Australia’s Strategic Dependence on China Risks ‘Security and Prosperity’: Henry Jackson Society

Australia’s Strategic Dependence on China Risks ‘Security and Prosperity’: Henry Jackson Society
A smartphone with the Huawei and 5G network logo is seen on a PC motherboard in this illustration picture taken on Jan. 29, 2020. Dado Ruvic/Illustration/Reuters
Sophia Jiang
Updated:

Australia is more strategically dependent on China than its Five Eyes partner nations across key economic sectors, according to a new report by London-based think tank The Henry Jackson Society.

The report titled “Breaking the China Supply Chain” finds that the Five Eyes nations are dependent on China in 831 categories of strategically important goods.

Australia surpasses its allies by being dependent on China in 167 categories of goods that service the “Critical 11” sectors including health, energy, transportation, water, banking, information technology, government facilities, food, emergency services, critical manufacturing, and communications.

This number is concerning as a shortage in the supply of these goods would threaten Australia’s security and prosperity, according to the report.

The U.S. Secretary of State Mike Pompeo expressed concern over the weekend about the potential risk to Australia’s telecommunications infrastructure due to the Victorian state’s Belt and Road partnership with Beijing.

Pompeo told Sky News on May 24: “We will not take any risk to our telecommunications infrastructure, any risk to national security elements with our Five Eyes partners. We are going to protect and preserve the security of those institutions,” Pompeo said.

Following Pompeo’s remarks, U.S. Ambassador to Australia Arthur Culvahouse Jr. issued a statement May 24 to “set the record straight”.

“The United States has absolute confidence in the Australian government’s ability to protect the security of its telecommunications networks and those of its Five Eyes partners,” he said.

Culvahouse said the U.S. has made no secret of its concerns about the security risks to 5G networks, but commended Australia’s “leadership on the issue”.

“We are not aware that Victoria has engaged in any concrete projects under BRI, let alone projects impinging on telecommunications networks, which we understand are a federal matter.”

Pompeo also warned Australia that projects that form part of the Chinese Communist Party’s (CCP’s) Belt and Road Initiative (BRI) need to be looked at carefully, and every project from BRI had a “cost to it.”

“Often money is loaned at concessional rates, or conditions are placed in debt documents, or government concessions have to be made to the Chinese Communist Party in order to get those (BRI) projects built,” Pompeo said.

“(They) present real risks to the people, and real risk to the country.
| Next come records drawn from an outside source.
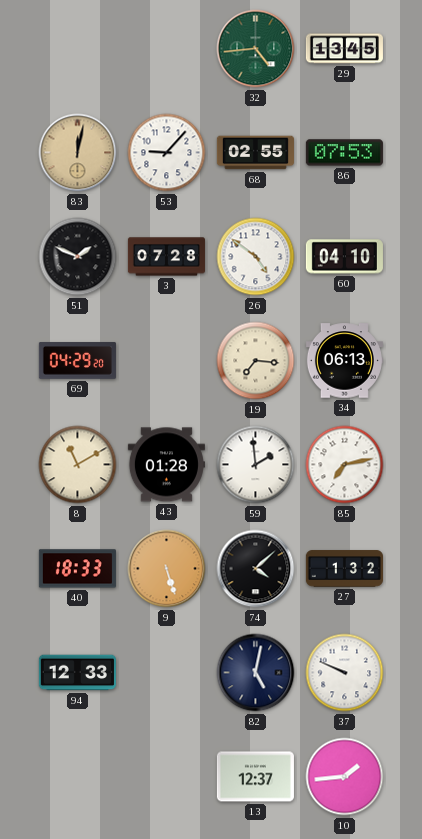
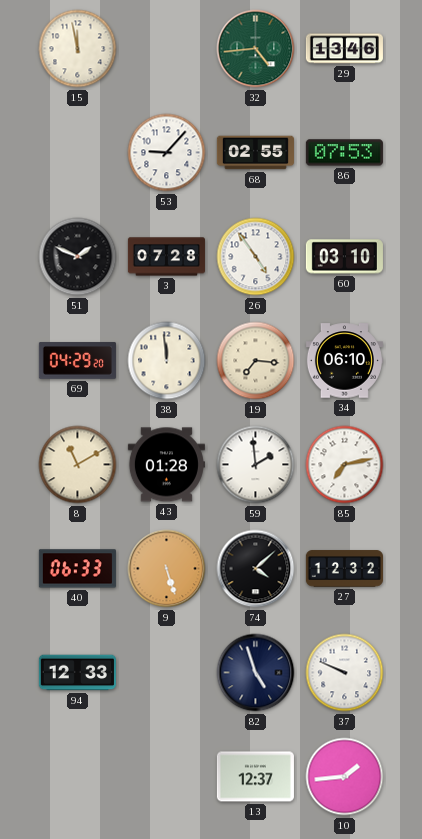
15: none -> 11:58
29: 13:45 -> 13:46
83: 12:02 -> none
26: 4:51 -> 4:54
60: 04:10 -> 03:10
38: none -> 11:59
34: 06:13 -> 06:10
40: 18:33 -> 06:33
27: 1:32 -> 12:32
82: 5:02 -> 4:57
Frankly, they build up the capacity of the (CCP) to do harm in other ways as well.”

Trading Human Rights for Strategic Partnerships

In its foreword, the report says that for 30 years Western countries had hoped that strategic partnerships with the Chinese regime would encourage it to move towards democracy.

“In fact, if anything, China has become steadily more authoritarian,” the report states.

This has serious implications for Australia and its Five Eyes partner nations the United States, the United Kingdom, Canada, and New Zealand.

The research reviewed each Five Eyes nations’ dependency on China across 5,910 sets of data drawn from the United Nations International Statistics Database.

The findings highlight sobering vulnerability to Chinese economic pressure and resonate with a growing global call to decouple from China’s economy, as more countries come to see China’s communist regime as a threat to their prosperity and security amid the CCP (Chinese Communist Party) virus pandemic, commonly known as novel coronavirus.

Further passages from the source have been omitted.